One of themes in the Song of Solomon is the Lover calling out to his beloved to let him inside her heart. "You are a garden locked up, my sister, my bride; you are a spring enclosed, a sealed fountain." (NIV).

While the context may describe a natural yearning between husband and wife it can also can speak of our own hearts in the context of God, our Lover and Friend.

What are those good things that God has planted in our hearts that under His nourishing care are for His pleasure? But when He attempts to enter we seize up in fear. We are enclosed and have securely bolted the gates to our hearts to prevent Him entering inside. We may argue to why we keep Him on the outside. We are ashamed. What we will He find and what will He say if all that is good is gone?

One evening the Lover attempted to enter the Beloved's chamber. She protested saying it was too late. She had washed and dressed for bed so she didn't rise to answer the door. He even tried to unbolt the latch (5:4). This is the same Lord who says in Revelation 3:20, "Here I am! I stand at the door and knock. If anyone hears my voice and opens the door, I will come in and eat with that person, and they with me." Faith is the meal that nourishes the Lord when we can trust Him in those places that are most tender, bruised or broken.

As she reaches for the door her fingers are coated with myrrh (5:5). Myrrh is a aromatic resin that requires wounding the trees repeatedly to bleed them of the gum. Myrrh is symbolic of bitterness. Beloved, how often have we wounded Christ by refusing Him to enter the most intimate spaces in our lives?

Places we are ashamed to have Him to see though nothing is hidden from His lovely eyes. The intimate places were often other loves and desires have entered - sometimes too freely. Other so call loves may have violated and polluted our garden. Others took us lightly without respect and care. We were to be handled and used for only what we can offer.

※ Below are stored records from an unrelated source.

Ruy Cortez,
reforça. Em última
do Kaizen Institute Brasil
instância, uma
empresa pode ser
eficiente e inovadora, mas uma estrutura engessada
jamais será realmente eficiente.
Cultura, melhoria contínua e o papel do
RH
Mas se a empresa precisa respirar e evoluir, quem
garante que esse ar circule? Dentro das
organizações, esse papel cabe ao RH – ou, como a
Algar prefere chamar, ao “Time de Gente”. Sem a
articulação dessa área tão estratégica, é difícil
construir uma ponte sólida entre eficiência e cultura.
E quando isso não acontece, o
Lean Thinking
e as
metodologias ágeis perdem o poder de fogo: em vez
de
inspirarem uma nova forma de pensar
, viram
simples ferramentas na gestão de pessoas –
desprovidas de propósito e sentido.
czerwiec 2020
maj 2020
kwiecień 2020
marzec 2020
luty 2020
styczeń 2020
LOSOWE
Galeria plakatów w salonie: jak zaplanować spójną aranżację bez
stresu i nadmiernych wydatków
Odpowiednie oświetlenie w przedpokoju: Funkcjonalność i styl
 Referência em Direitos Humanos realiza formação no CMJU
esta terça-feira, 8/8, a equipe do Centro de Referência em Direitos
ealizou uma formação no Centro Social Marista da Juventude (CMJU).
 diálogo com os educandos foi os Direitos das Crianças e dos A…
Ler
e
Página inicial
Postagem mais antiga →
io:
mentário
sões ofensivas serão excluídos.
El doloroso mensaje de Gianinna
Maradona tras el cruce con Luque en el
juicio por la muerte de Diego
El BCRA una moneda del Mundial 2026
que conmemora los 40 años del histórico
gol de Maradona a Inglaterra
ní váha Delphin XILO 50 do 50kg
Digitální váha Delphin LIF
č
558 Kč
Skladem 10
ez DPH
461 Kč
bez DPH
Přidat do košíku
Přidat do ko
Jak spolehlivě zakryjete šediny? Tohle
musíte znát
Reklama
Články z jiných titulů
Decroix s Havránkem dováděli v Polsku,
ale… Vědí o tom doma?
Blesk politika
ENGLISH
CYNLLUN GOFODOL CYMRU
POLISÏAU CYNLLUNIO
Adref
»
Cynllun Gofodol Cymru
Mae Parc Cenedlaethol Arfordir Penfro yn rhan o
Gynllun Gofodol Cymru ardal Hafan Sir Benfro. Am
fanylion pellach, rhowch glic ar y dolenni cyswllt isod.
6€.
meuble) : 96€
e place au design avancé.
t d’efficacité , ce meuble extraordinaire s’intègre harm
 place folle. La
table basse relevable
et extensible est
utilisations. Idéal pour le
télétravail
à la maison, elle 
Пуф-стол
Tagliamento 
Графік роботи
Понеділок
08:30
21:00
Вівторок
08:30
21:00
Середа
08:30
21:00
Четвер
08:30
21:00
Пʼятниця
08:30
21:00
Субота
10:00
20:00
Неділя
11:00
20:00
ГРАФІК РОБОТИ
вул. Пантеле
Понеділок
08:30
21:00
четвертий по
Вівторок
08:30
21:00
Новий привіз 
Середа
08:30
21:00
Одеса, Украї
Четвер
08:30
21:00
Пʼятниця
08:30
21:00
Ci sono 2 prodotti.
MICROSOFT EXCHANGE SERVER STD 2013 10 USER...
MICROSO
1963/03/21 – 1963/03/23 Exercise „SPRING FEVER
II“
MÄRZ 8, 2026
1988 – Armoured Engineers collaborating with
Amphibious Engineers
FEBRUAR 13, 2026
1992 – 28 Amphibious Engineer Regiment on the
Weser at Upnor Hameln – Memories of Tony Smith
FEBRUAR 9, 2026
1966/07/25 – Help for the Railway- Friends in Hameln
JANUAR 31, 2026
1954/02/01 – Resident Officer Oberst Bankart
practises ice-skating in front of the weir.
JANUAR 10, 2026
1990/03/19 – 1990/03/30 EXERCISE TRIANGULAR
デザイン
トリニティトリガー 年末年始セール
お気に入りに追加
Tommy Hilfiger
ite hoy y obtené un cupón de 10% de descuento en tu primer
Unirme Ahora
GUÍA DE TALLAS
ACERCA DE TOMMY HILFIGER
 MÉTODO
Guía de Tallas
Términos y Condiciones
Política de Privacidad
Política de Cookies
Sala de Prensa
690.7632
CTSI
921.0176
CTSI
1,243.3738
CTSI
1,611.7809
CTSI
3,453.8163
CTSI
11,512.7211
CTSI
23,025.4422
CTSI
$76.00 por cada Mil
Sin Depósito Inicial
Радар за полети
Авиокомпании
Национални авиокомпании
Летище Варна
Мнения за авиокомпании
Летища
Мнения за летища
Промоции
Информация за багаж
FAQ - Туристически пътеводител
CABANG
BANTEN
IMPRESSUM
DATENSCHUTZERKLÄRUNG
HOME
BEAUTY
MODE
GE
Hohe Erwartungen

Still others may have filled those places for a season with joy and laughter but left us wanting much more than they could ever give. I think of Mary who in her sorrow mistaken Christ as the gardener who she thought took the body of Christ. Until He spoke her name she saw him only as another man who stole something from her life.

At the end of the song her friends describe the Beloved as being a tower and a wall (8:9). She in turn responds, "But my vineyard is mine to give, and Solomon need not pay a thousand pieces of silver. But I will give two hundred pieces to those who care for its vines." (8:12, NLT). She understood that her life was not her own. Her willingness to give it to the One who loved her was of a greater value.

For you see it was not her garden that mattered as much as for her to enter into the heart of Christ. His heart is the most beautiful garden that is possessed by faith when He possesses us. It's time for us to open our hearts to Him and let Him come inside. An unlocked heart is a welcoming place for Him to cultivate a love so rich and deep all you can do is swing wide the gate and let the King of Glory enter inside. Then our hearts will be enlarged and full like His own!